فِي جِيدِهَا حَبْلٌ مِّن مَّسَدٍ

5. [portant] à son cou une corde de fibres. »

Ce verset continue non seulement de dépeindre ce personnage et ses actions, mais il comporte également une deuxième information sur ce qui attend cette femme au jour du Jugement.
Oummou Jamîl transportait les branches d’épines grâce à une corde attachée à son cou. En arabe, c’est le mot « al-‘ounouq » qui signifie « le cou », mais les poètes Arabes préféraient employer le mot « al-jîdou » : celui-ci fait référence à la partie du cou où repose un éventuel collier. Pour vanter les charmes d’une femme, les poètes utilisaient « al-jîd » puisque ce mot fait directement référence à la beauté par le collier qui embellit. D’ailleurs, un poète disait : « Plus beau que le collier de la belle, son cou. »
Allâh utilise donc le mot « jîd » ironiquement dans ce verset, ce qui renforce le tragique de la situation.

Le terme « مَسَدٍ : massad » est le nom de la sourate. Certains exégètes disent qu’il est question du fer, plusieurs avancent qu’il s’agit des fibres d’un arbre de la Mecque, tandis que d’autres soutiennent qu’il est question de celles d’un arbre du Yémen ― ce qui semble plus probable ― avec lesquelles on confectionnait une corde solide. Celle-ci d’une résistance infaillible dans l’au-delà, ne se détériorera jamais et assurera son rôle éternellement.

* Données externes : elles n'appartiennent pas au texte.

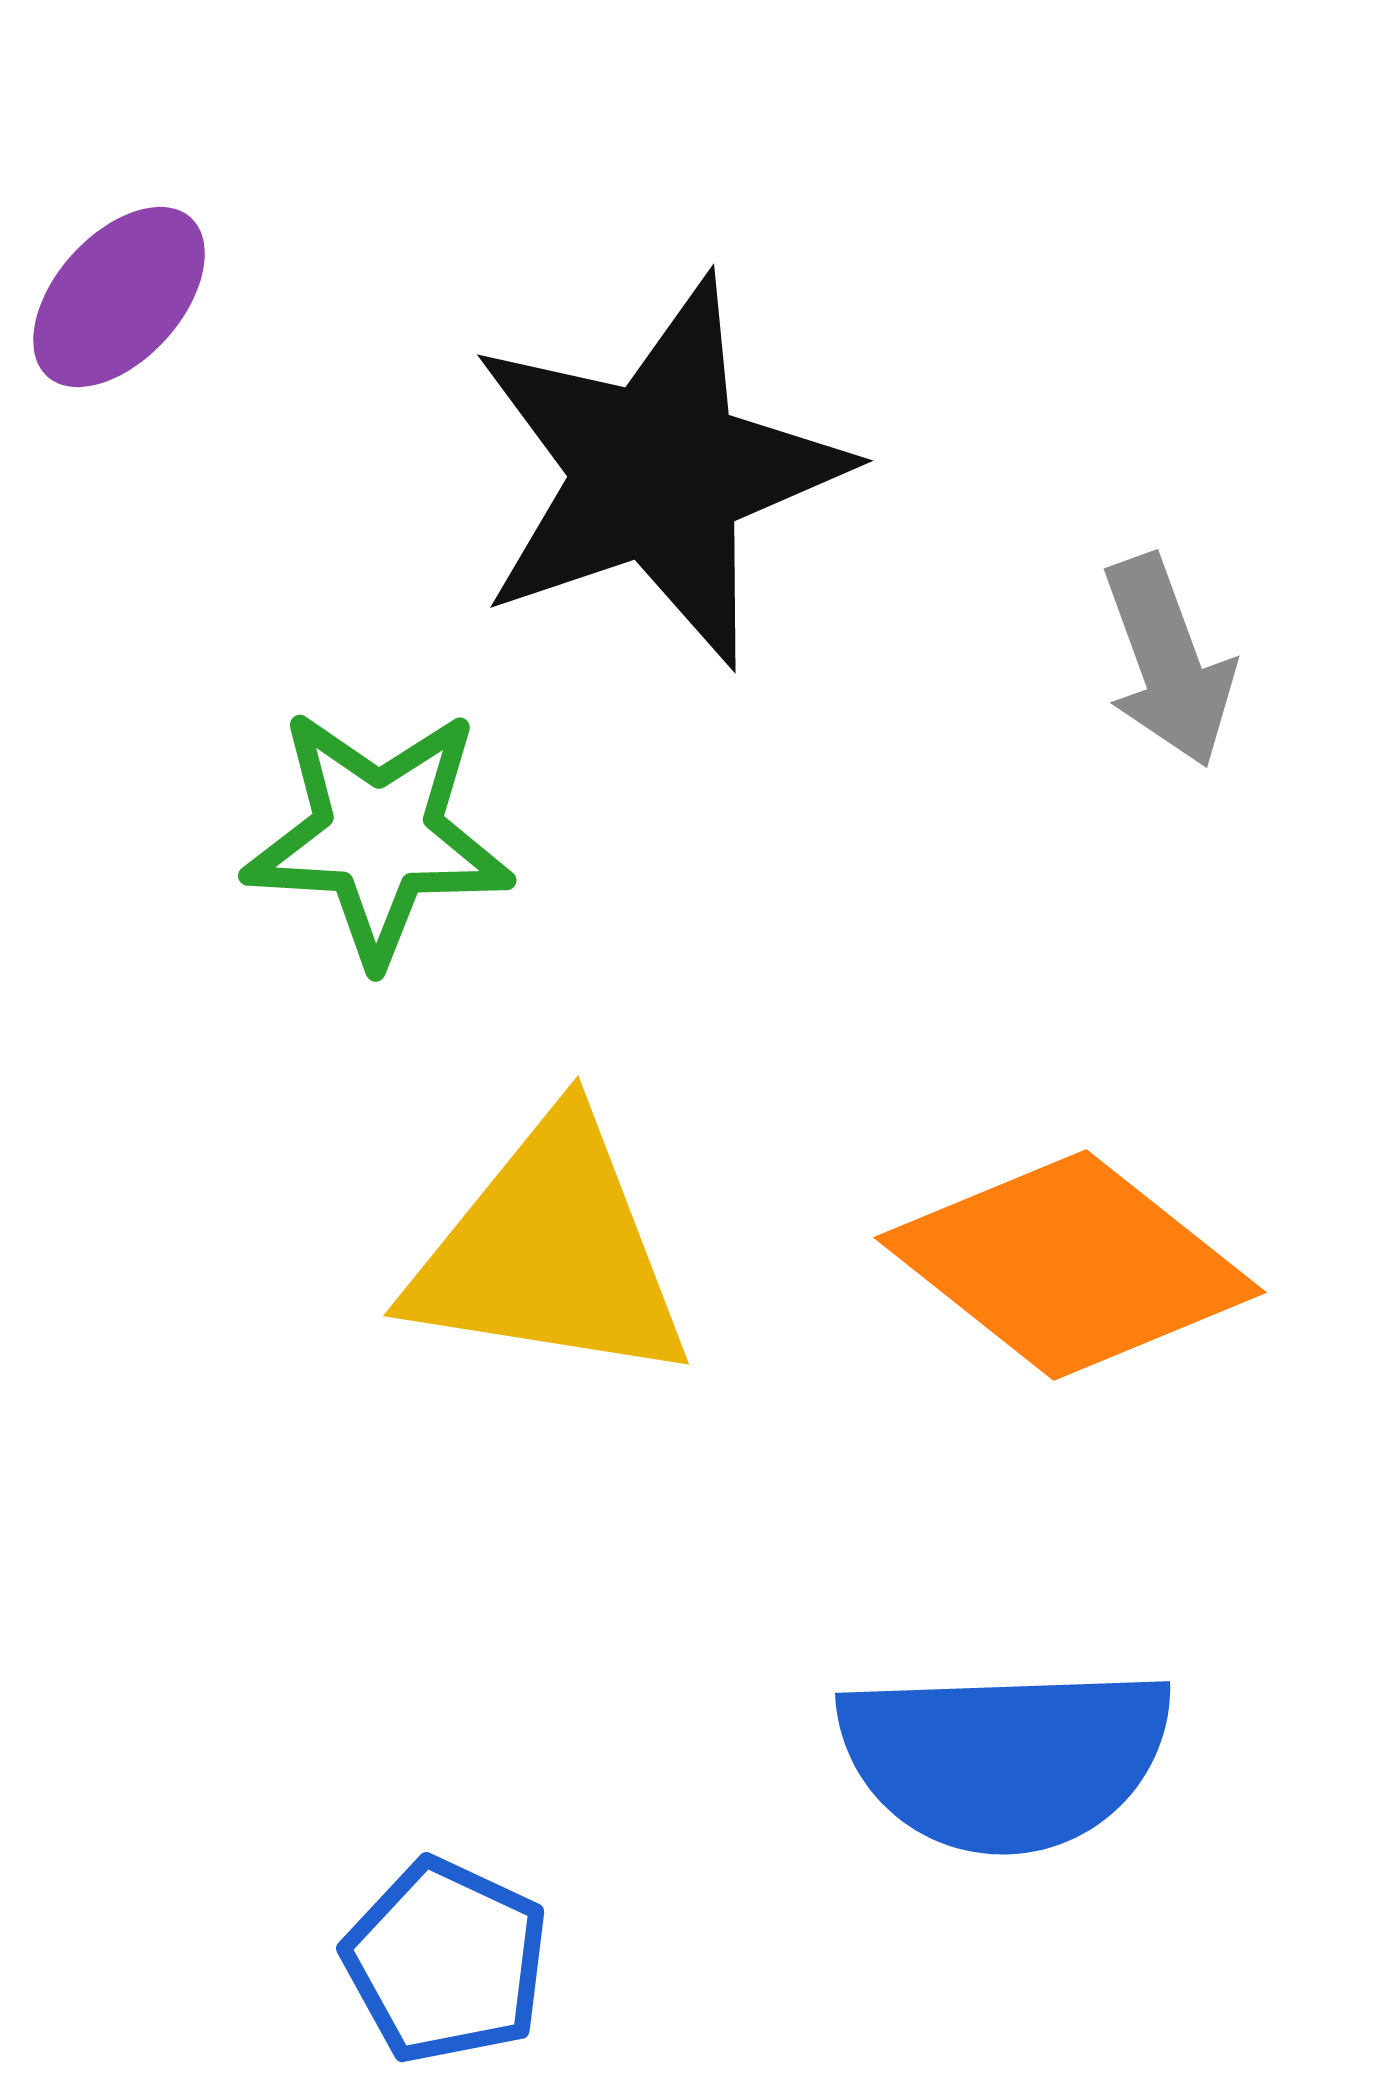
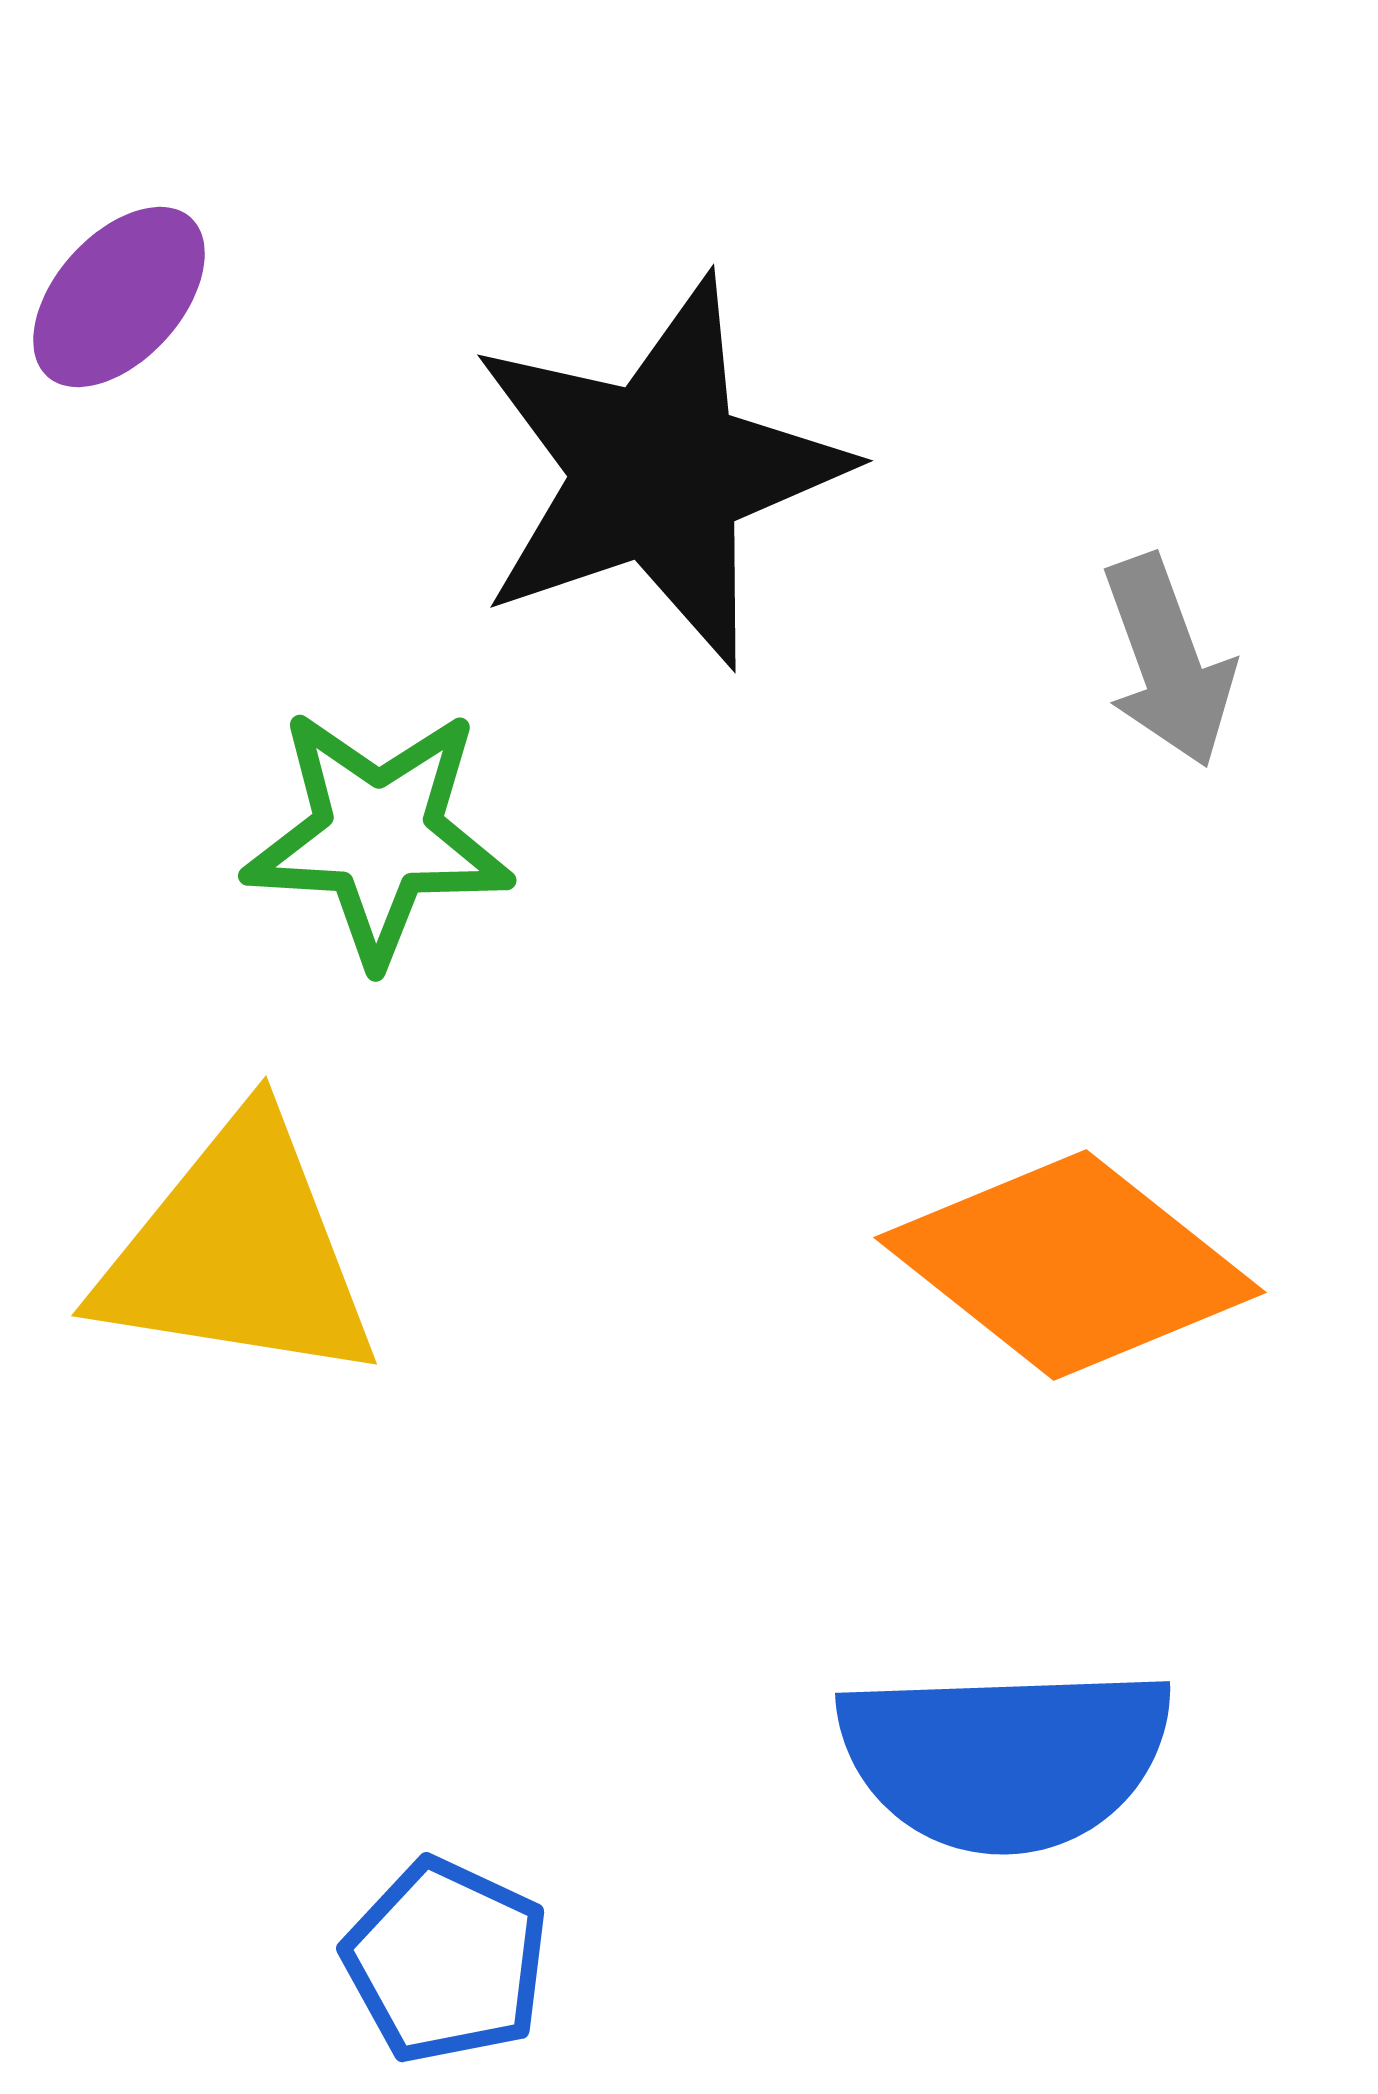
yellow triangle: moved 312 px left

Plusieurs exégètes pensent que ce collier mesurera 70 coudées soit 35 m de long en référence au verset 32 de sourate 69 Al-Hâqqa (L’Inéluctable), v.30-33 : « Saisissez-le ! Puis mettez-lui un carcan ; ensuite mettez-le dans la fournaise ; puis liez-le avec une chaîne de 70 coudées, car il ne croyait pas en Allâh Le Magnifique. » En effet, les gens en enfer seront très grands, tout comme ceux du paradis (un ventre pourra contenir la montagne de Ouhoud) : ce gigantisme a pour but d'amplifier le châtiment ou le plaisir.

Epilogue

Oummou Jamîl fut très en colère lorsqu’elle apprit la révélation de cette sourate. S’étant munie d’une grosse pierre, elle cherchait le Prophète en criant : « Il critique notre père, sa religion nous méprise et son commandement est de nous désobéir. » Le Messager se trouvait à ce moment-là à la Ka‘ba en compagnie d’Aboû Bakr . Lorsque le Compagnon la vit arriver, il s’inquiéta : « Ô Messager d’Allâh ! Elle est arrivée et je crains qu’elle ne te voie. » Ce à quoi le Prophète répondit: « Certes, elle ne me verra pas », puis il récita quelques versets coraniques. Ommou Jamîl s’approcha d’Aboû Bakr, mais n’aperçut pas le Messager. Elle s’adressa donc au Compagnon : « Ô Abâ Bakr ! Certes, j’ai été informée que ton ami fait de la poésie diffamatoire contre moi. Par Dieu, si je le trouvais, je frapperais son visage avec cette pierre. » Aboû Bakr lui rétorqua : « Non, par le Seigneur de cette Maison [la Ka‘ba], il ne te diffame point. » Elle s’en retourna en disant : « Oui, Qouraych sait que je suis la fille de leur chef. » [Rapporté par Ibnou Abî Hâtim.]
Dieu lui avait effectivement voilé le Prophète à sa vue.